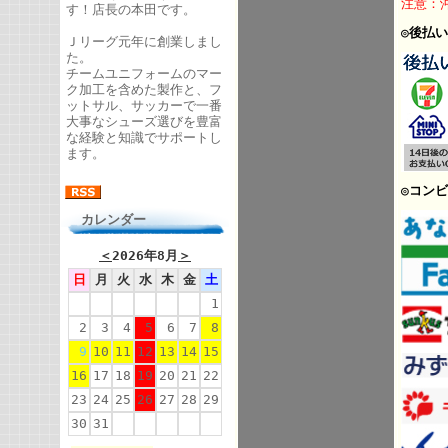
注意：
す！店長の本田です。
◎
後払い
Ｊリーグ元年に創業しまし
た。
チームユニフォームのマー
ク加工を含めた製作と、フ
ットサル、サッカーで一番
大事なシューズ選びを豊富
な経験と知識でサポートし
ます。
◎
コンビ
カレンダー
＜
2026年8月
＞
日
月
火
水
木
金
土
1
2
3
4
5
6
7
8
9
10
11
12
13
14
15
16
17
18
19
20
21
22
23
24
25
26
27
28
29
30
31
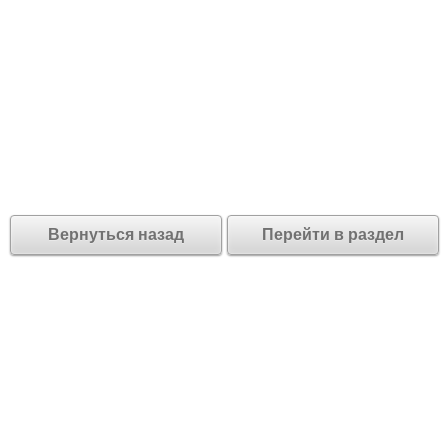
Вернуться назад
Перейти в раздел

****************************************

● Required action: Give back an exact copy of the material above, omitting the pictures.

● Response:
注意：
す！店長の本田です。
◎
後払い
Ｊリーグ元年に創業しまし
た。
チームユニフォームのマー
ク加工を含めた製作と、フ
ットサル、サッカーで一番
大事なシューズ選びを豊富
な経験と知識でサポートし
ます。
◎
コンビ
カレンダー
＜
2026年8月
＞
日
月
火
水
木
金
土
1
2
3
4
5
6
7
8
9
10
11
12
13
14
15
16
17
18
19
20
21
22
23
24
25
26
27
28
29
30
31
Вернуться назад
Перейти в раздел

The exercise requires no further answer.